> Exercise
Restate the data below word for word. Leave the images out.

Items from a dataset
□ □ □
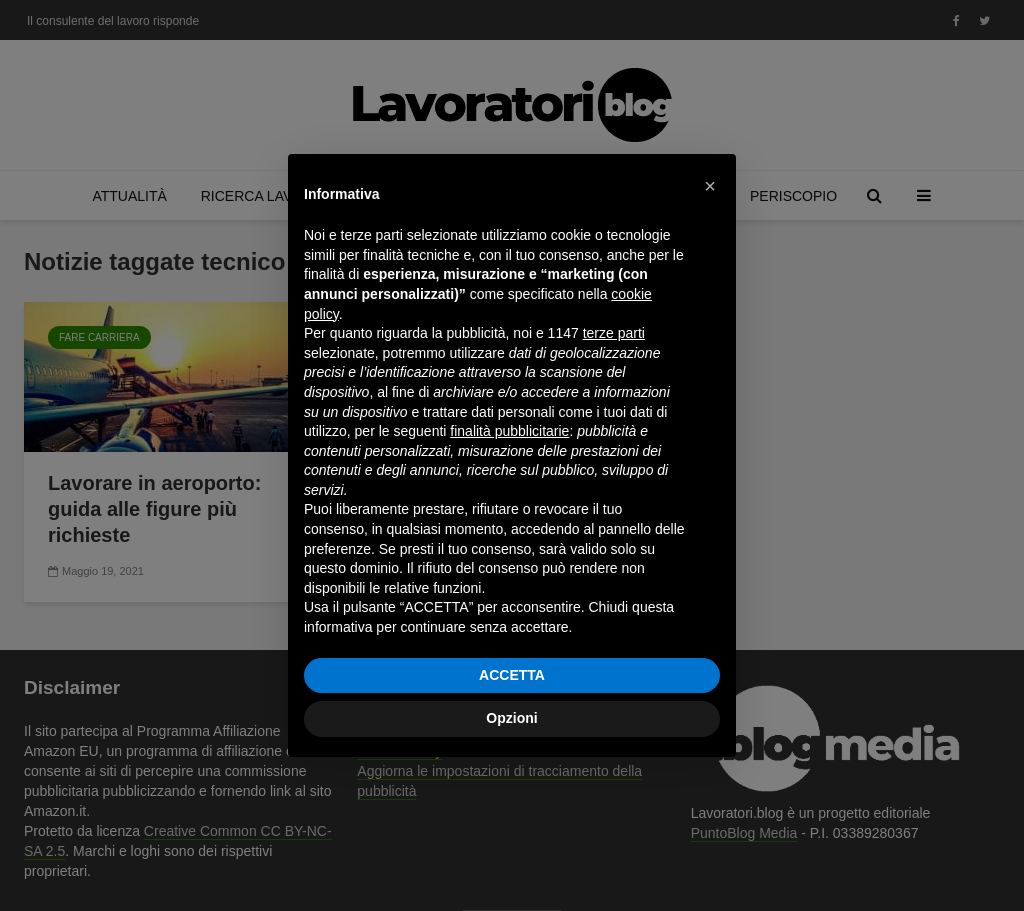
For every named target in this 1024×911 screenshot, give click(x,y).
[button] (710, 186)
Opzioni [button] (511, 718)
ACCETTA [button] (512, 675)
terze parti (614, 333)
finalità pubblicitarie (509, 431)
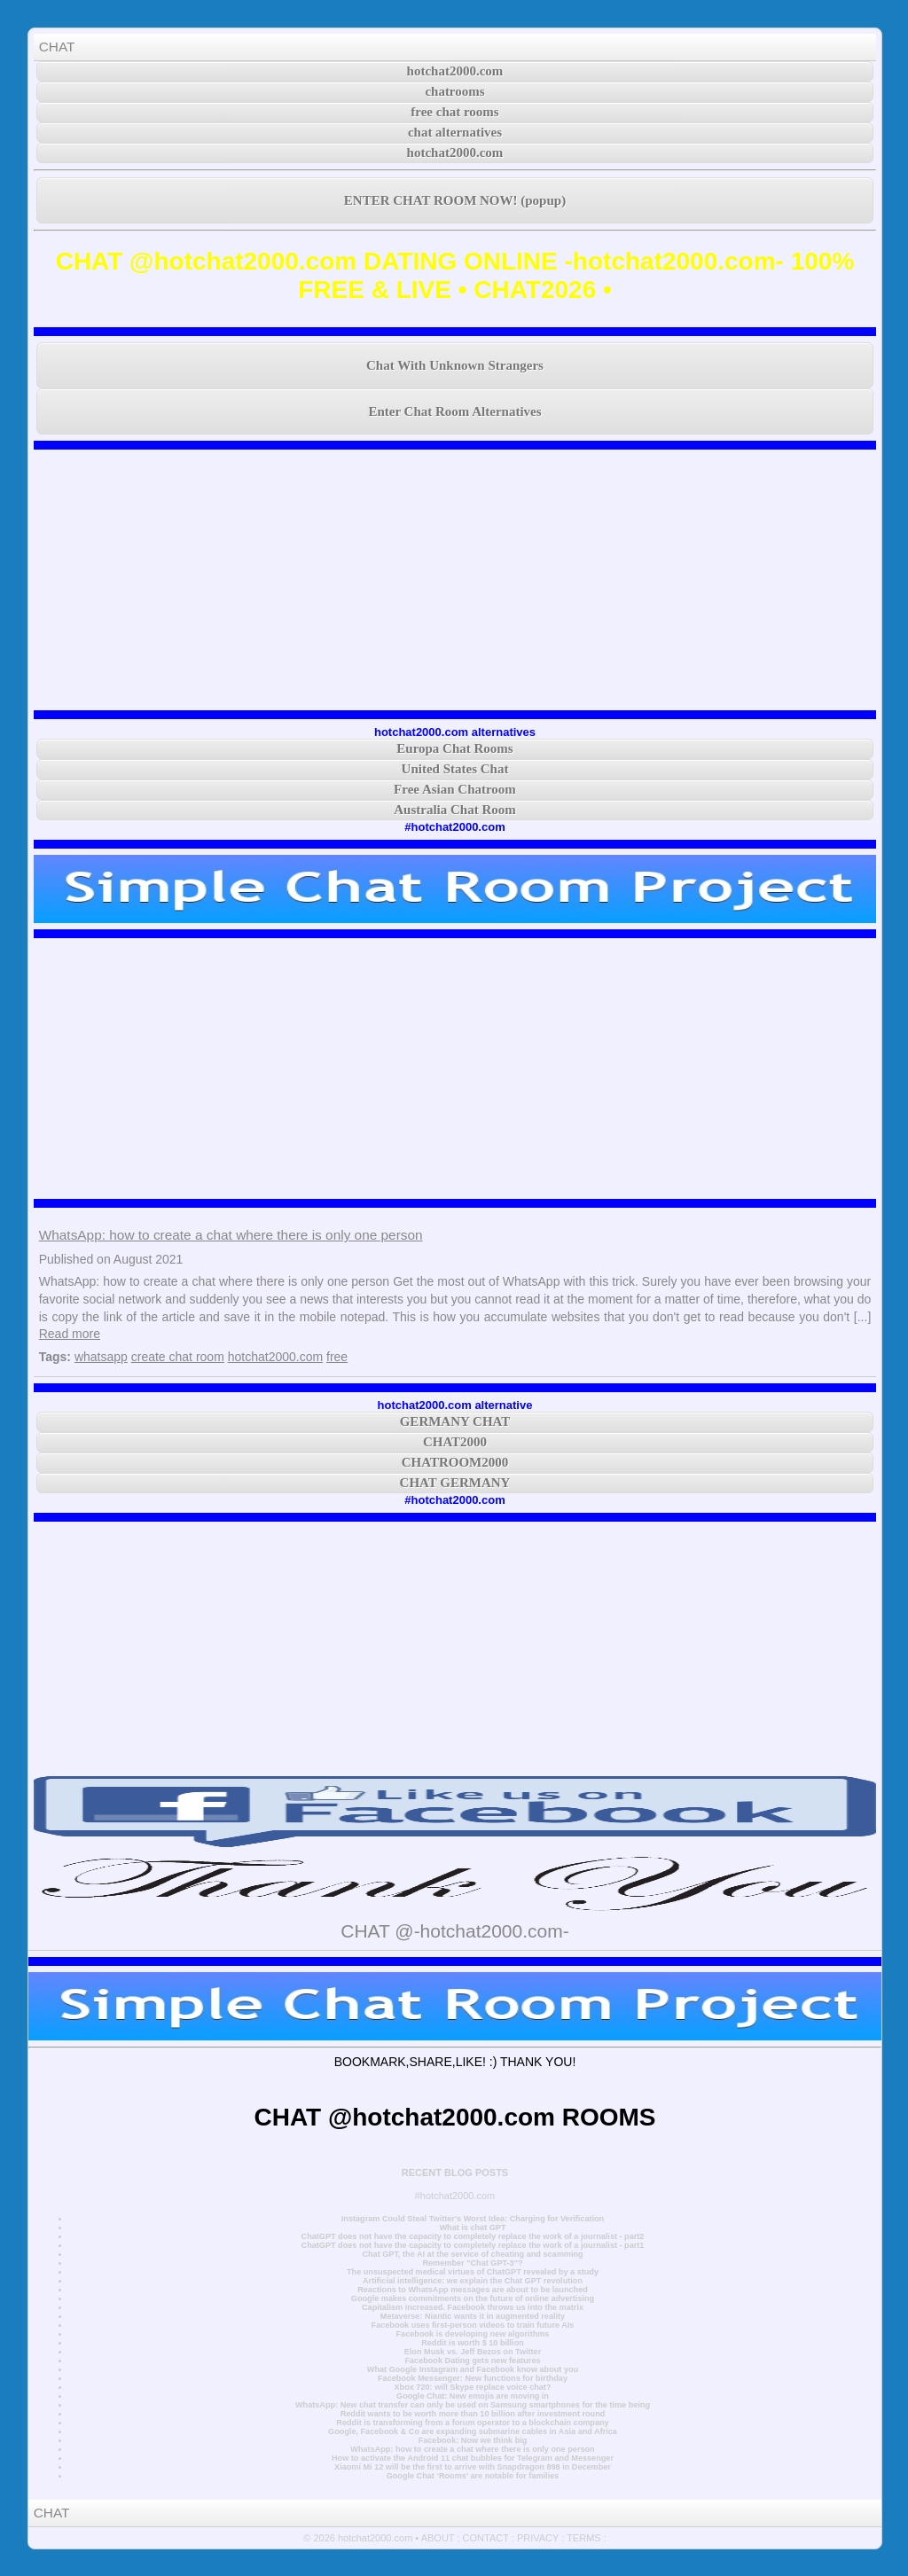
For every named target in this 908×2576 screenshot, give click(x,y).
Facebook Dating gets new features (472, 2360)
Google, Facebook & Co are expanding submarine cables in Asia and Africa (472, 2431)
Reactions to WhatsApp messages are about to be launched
□ □ □
> Solution for this task
For every named target in this 1024×911 screenshot, give click(x,y).
[button] (710, 186)
Opzioni [button] (511, 718)
ACCETTA [button] (512, 675)
terze parti (614, 333)
finalità pubblicitarie (509, 431)
For every named target in this 908×2576 screenshot, give click(x,y).
Facebook Dating gets new features (472, 2360)
Google, Facebook & Co are expanding submarine cables in Asia and Africa (472, 2431)
Reactions to WhatsApp messages are about to be launched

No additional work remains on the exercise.